Here’s What’s Bothering Me About Batman: Arkham Origins

I watched the trailer for the upcoming Batman game that got released earlier this week and immediately had one inescapable thought: you can’t tell it’s a prequel. That’s not a good thing.

Nothing about Batman’s look or affect in the four-minute clip makes it seem like he’s in the early days of his crimefighting career. Overall, it could be just another Batman video game that looks like the last ones. That’s to be expected, of course, as Warner Bros’ marketing folks want it to be viewed as part of the same franchise despite being made by a different studio. But trying to do so misses the best thing a prequel has going for it.

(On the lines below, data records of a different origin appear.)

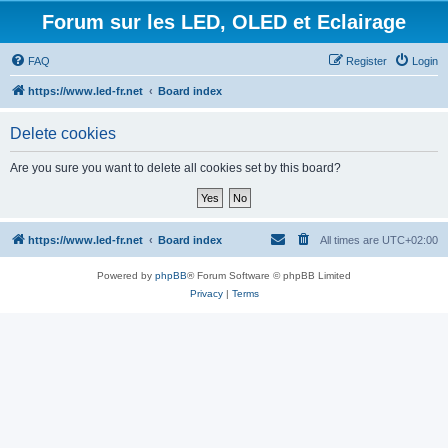
Forum sur les LED, OLED et Eclairage
FAQ
Register
Login
https://www.led-fr.net
Board index
Delete cookies
Are you sure you want to delete all cookies set by this board?
https://www.led-fr.net
Board index
All times are
UTC+02:00
Powered by
phpBB
® Forum Software © phpBB Limited
Privacy
|
Terms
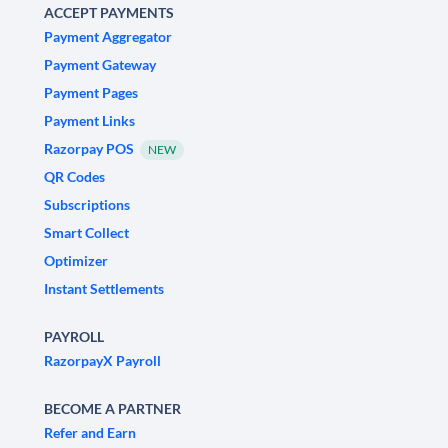
ACCEPT PAYMENTS
Payment Aggregator
Payment Gateway
Payment Pages
Payment Links
Razorpay POS
NEW
QR Codes
Subscriptions
Smart Collect
Optimizer
Instant Settlements
PAYROLL
RazorpayX Payroll
BECOME A PARTNER
Refer and Earn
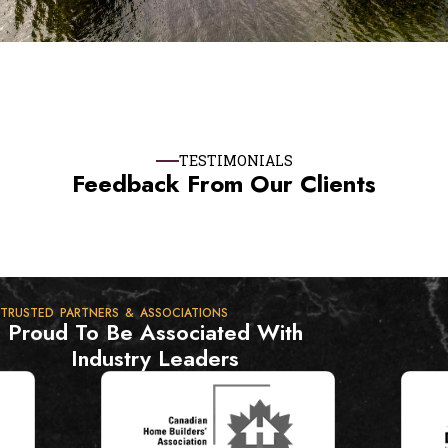
TESTIMONIALS
Feedback From Our Clients
TRUSTED PARTNERS & ASSOCIATIONS
Proud To Be Associated With
Industry Leaders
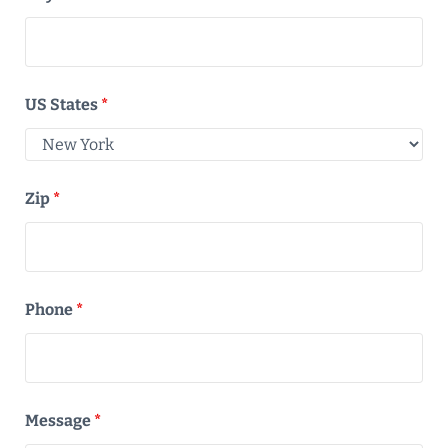
US States
*
Zip
*
Phone
*
Message
*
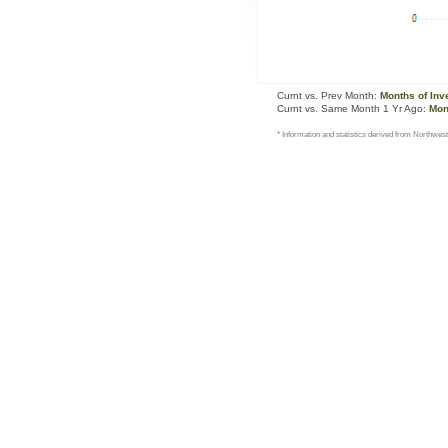
Curnt vs. Prev Month:
Months of Inv
Curnt vs. Same Month 1 Yr Ago:
Mon
* Information and statistics derived from Northwest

Arkham Origins’ biggest opportunity is to show a Bruce Wayne who’s building this identity called Batman. There’s a lot of raw storytelling ore to found in the Dark Knight’s early days. Hell, there’s a whole subgenre of Bat-mythos concerned with just the first year of Batman’s crusade. But the key to having such endeavours work is to ensure they don’t make the audience scratch their head about the long narrative life story of the character.

Here’s What’s Bothering Me About Batman: Arkham Origins

Sure, the idea of a video-scrubbing investigation mechanic sounds cool and, based on what Stephen Totilo’s written on it, it could be one of the better additions to the Batman game formula. But, unless it’s presented as Batman learning to be a better detective, it’s just a gameplay gimmick. Same goes for enemies being to able to counter Batman’s strikes. If it’s understood that they can do that because a younger Batman isn’t as skilled a fighter, then, sure, throw the countered counter counters at me. It’s the problem with any prequel. How do you make players feel like they’re as much of a bad-ass as they were in earlier games, while making the character seem like a novice?

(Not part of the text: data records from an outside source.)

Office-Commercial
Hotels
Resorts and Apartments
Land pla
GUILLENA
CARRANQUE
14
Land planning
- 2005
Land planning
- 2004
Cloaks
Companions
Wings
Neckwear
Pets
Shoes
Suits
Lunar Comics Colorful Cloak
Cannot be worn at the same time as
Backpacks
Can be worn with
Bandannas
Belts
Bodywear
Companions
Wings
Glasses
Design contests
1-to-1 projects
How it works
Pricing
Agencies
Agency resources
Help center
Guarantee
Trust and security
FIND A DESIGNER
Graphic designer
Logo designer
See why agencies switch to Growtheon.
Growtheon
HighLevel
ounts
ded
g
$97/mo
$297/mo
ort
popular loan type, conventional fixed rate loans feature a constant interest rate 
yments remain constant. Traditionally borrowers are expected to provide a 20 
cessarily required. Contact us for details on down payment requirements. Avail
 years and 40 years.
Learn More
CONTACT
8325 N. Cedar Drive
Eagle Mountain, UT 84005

Trickier still, any explanations could themselves break the trance that Warner Bros. Montreal is trying to cast on the player. Now the game could be an extended flashback narrated by an older Batman. You know, the whole “I was young and cocky” bit. However they handle these prequel problems, they’ll need to be careful not to make a more inexperienced Batman seem like bigger bad-ass than the older versions in Arkham Asylum and Arkham City. And that needs to be done without making Batman feel wimpier than in those games.

It can be done. Batman: Year One, the Mask of the Phantasm movie and the Venom storyline all deliver a Bruce Wayne who’s far more fallible than the hero he’d later become. You understand why he becomes a loner, an obsessive planner and more emotionally closed-off. In fact, the idea that you as a player are helping Batman evolve — taking him from a rich guy in an armoured suit to a fearsome shadow predator — could be the most compelling thing that Arkham Origins brings to the table. The previous Bat-games let you play a Dark Knight at his peak. This one should let you help him get there.